A simple example is given above, where it is used to concatenate all the recognised text.
For a more involved example, consider the situation where every page except the first one
has a page number at the bottom that we don't want to see in the recognised text,
and so we want to crop (for example) 6.5% from the bottom of each image starting from
the page 2, and till the end of the document. This can be achieved with the following
command:
```sh
ocr-ls -p 2- | xargs -I{} -n 1 crop-image -b 6.5% {} {}
```
_(see below for the description of the `crop-image` command)_

##### `ocr`

The tool invokes `tesseract` program to recognise text from the given images. There
are options to specify the range of pages to process, as well as the directory
where the image files are stored. Per each page, the recognised text is written to
the same directory, and to the file with the same name but with a `.txt` extension.
For example, this is how to extract text in Russian and English, from pages
5 to 10 only, all located in the directory `book`:

```sh
ocr -p 5-10 -d book/ -- -l rus+eng
```
Note: everything to the right from `"--"` is passed over to the `tesseract` program.

##### `crop-image`

Crops the specified image. The amount of space to crop is given as the percentage of
the image's width or height, which is often more convenient than using pixels. Wraps
around the `pamcut` utility from `netpbm` toolset.

##### `norm-image`

A tiny utility that crops the image to content and then adds 5% white border. Wraps around
ImageMagic `convert` tool.
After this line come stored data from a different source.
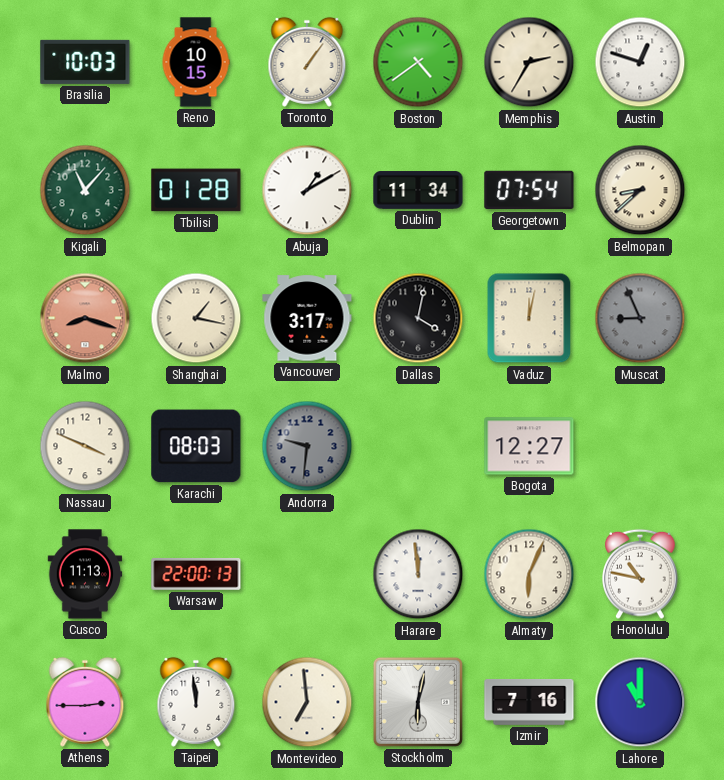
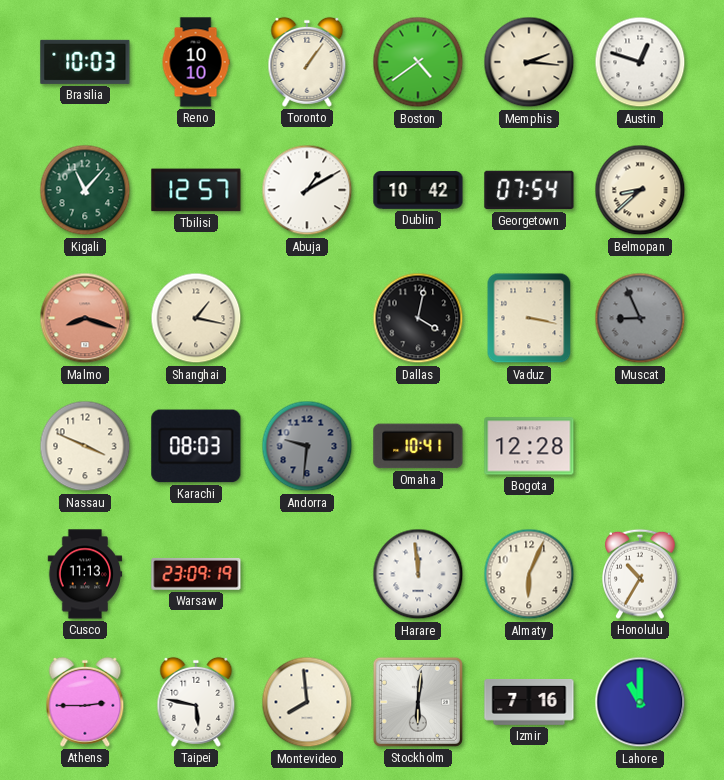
Reno: 10:15 -> 10:10
Memphis: 2:35 -> 2:16
Tbilisi: 01:28 -> 12:57
Dublin: 11:34 -> 10:42
Vancouver: 3:17 -> none
Vaduz: 12:02 -> 3:17
Omaha: none -> 10:41
Bogota: 12:27 -> 12:28
Warsaw: 22:00 -> 23:09
Honolulu: 10:47 -> 10:35
Taipei: 11:59 -> 5:47
Montevideo: 6:59 -> 7:59
Stockholm: 6:02 -> 6:01
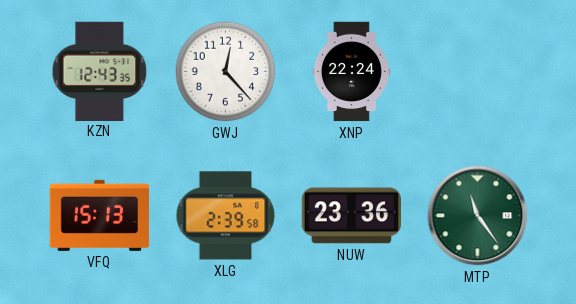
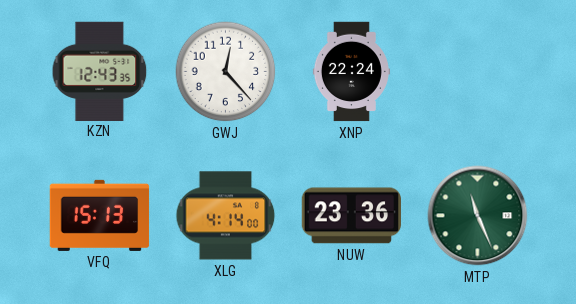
XLG: 2:39 -> 4:14
MTP: 11:24 -> 11:26
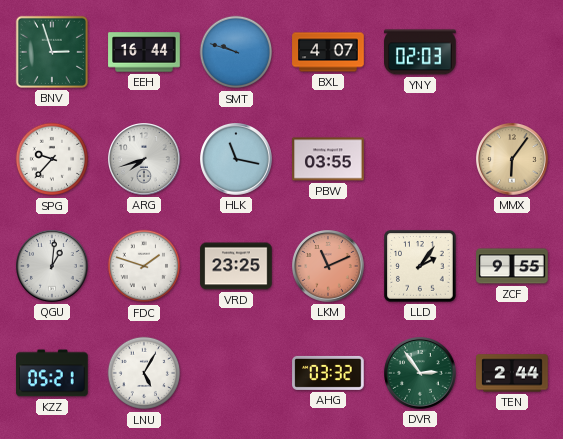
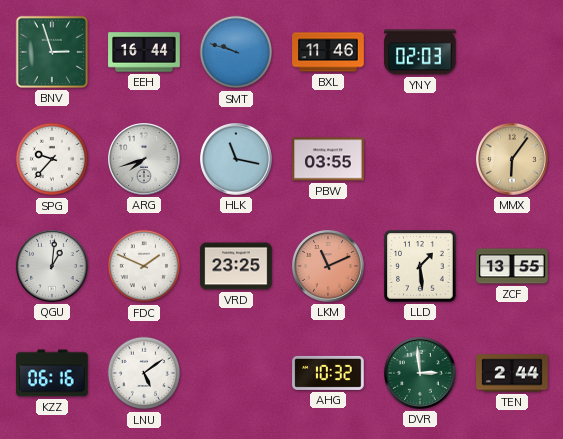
BXL: 4:07 -> 11:46
FDC: 1:48 -> 1:49
LLD: 2:06 -> 1:29
ZCF: 9:55 -> 13:55
KZZ: 05:21 -> 06:16
LNU: 5:05 -> 5:09
AHG: 03:32 -> 10:32
DVR: 2:54 -> 2:59
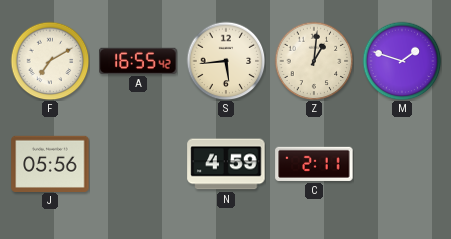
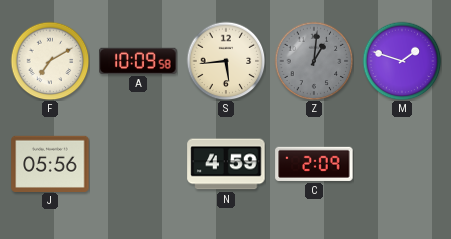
A: 16:55 -> 10:09
Z dial: cream -> grey
C: 2:11 -> 2:09
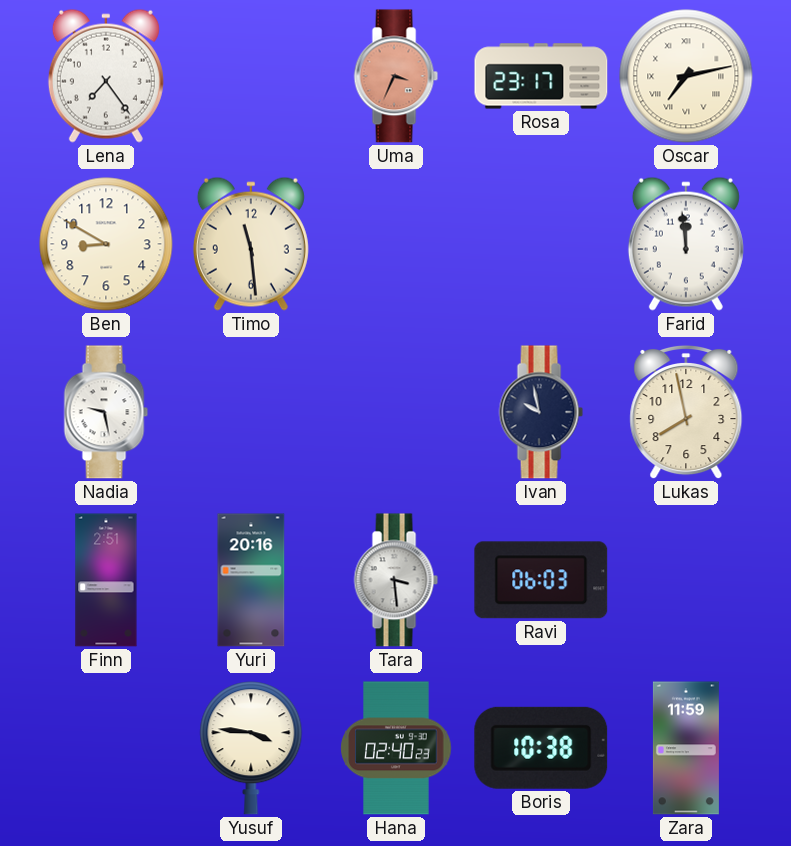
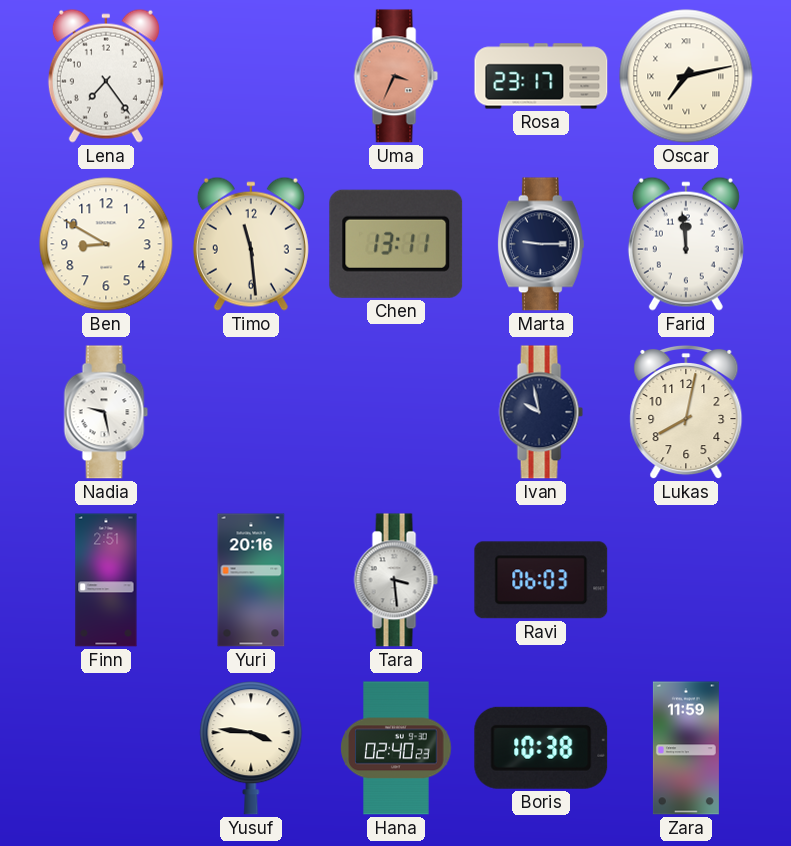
Chen: none -> 13:11
Marta: none -> 9:15
Lukas: 7:58 -> 8:02
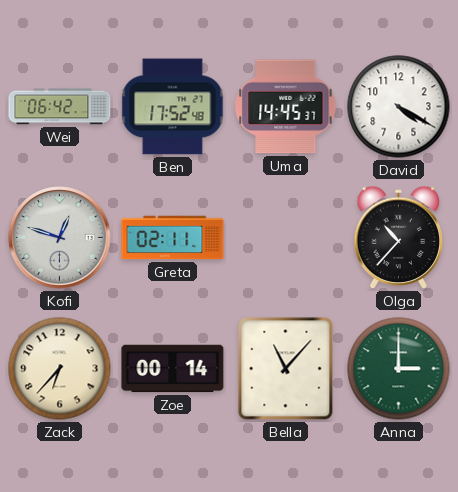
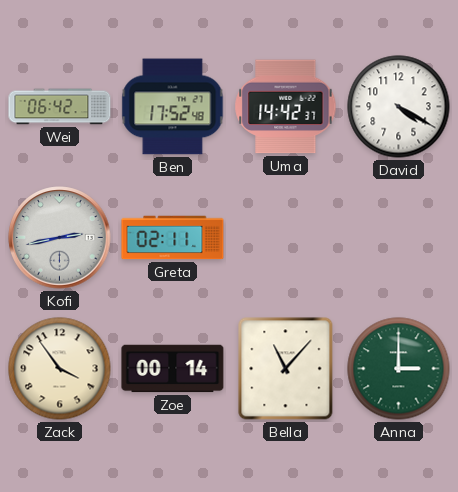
Uma: 14:45 -> 14:42
Kofi: 12:48 -> 2:43
Olga: 10:37 -> none
Zack: 6:37 -> 3:54
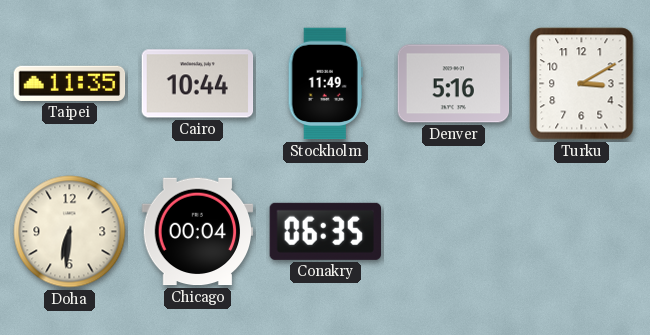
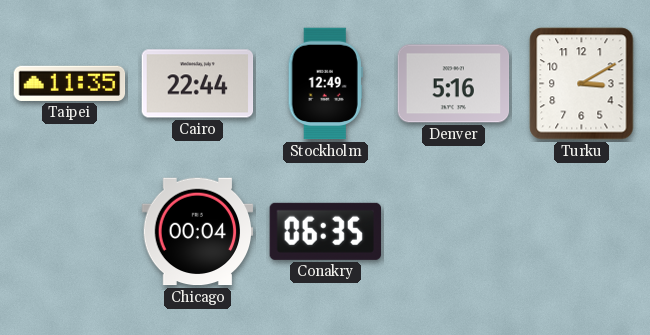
Cairo: 10:44 -> 22:44
Stockholm: 11:49 -> 12:49
Doha: 6:31 -> none
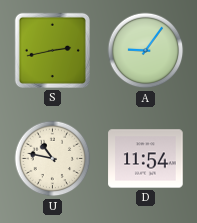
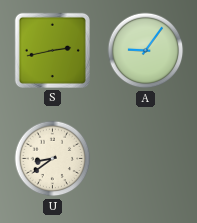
U: 10:47 -> 8:39
D: 11:54 -> none
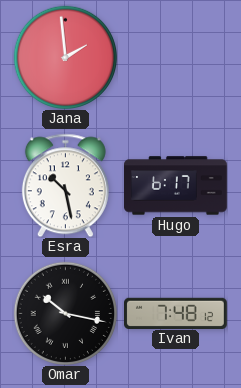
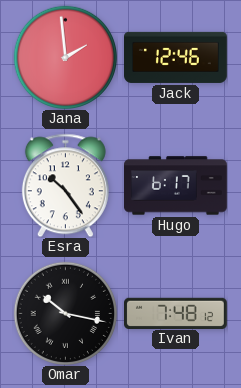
Jack: none -> 12:46
Esra: 10:28 -> 10:24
Rarely useful, except the situations where there are
poor quality scanned images with some dust bits on the space surrounding the text,
that sometimes get recognised as punctuation.

##### `norm-text`

A script to normalise text by removing hyphenation and line breaks inside paragraphs.
Normally, `tesseract` separates paragraphs by empty lines, and this is required
for the tool to work correctly. The tool takes its input from `stdin`, and
writes to `stdout`.

##### `norm-page`

Ensures the correct paragraph boundary at the end of the page. Takes one or more text
files as input, and writes its output to `stdout`. Can be used in conjunction with
other tools, for example:
```sh
ocr-ls -t | xargs norm-page | norm-text
```

### Installation

The toolset makes use of external tools that need to be installed first:
```sh
sudo apt install netpbm imagemagick tesseract-ocr djvulibre-bin poppler-utils
```

Optionally, install language packs for `tesseract`, for example:
```sh
sudo apt install tesseract-ocr-rus
```

The preferred way to install the toolset is to grab the `ocr-*.tar.xz` archive
attached to the latest [release](https://github.com/maxim2266/ocr/releases)
on github (starting from version 0.8), and extract it to a directory listed on the
`$PATH`. Alternatively, if the very recent but yet unreleased updates are required,
just clone the project from github
```sh
git clone --recursive https://github.com/maxim2266/ocr
```
then install dependencies for the build
```sh
sudo apt install build-essential libmagic-dev
```
and finally run `make release` from the root directory of the project. This will compile the
toolset and create an archive with all the utilities, which can then be extracted to a directory
on the `$PATH`.

The toolset has been tested on Linux Mint 19.3, and will probably work on other Debian-based
distributions as well. Supported `tesseract` version is 4.0.0 or later.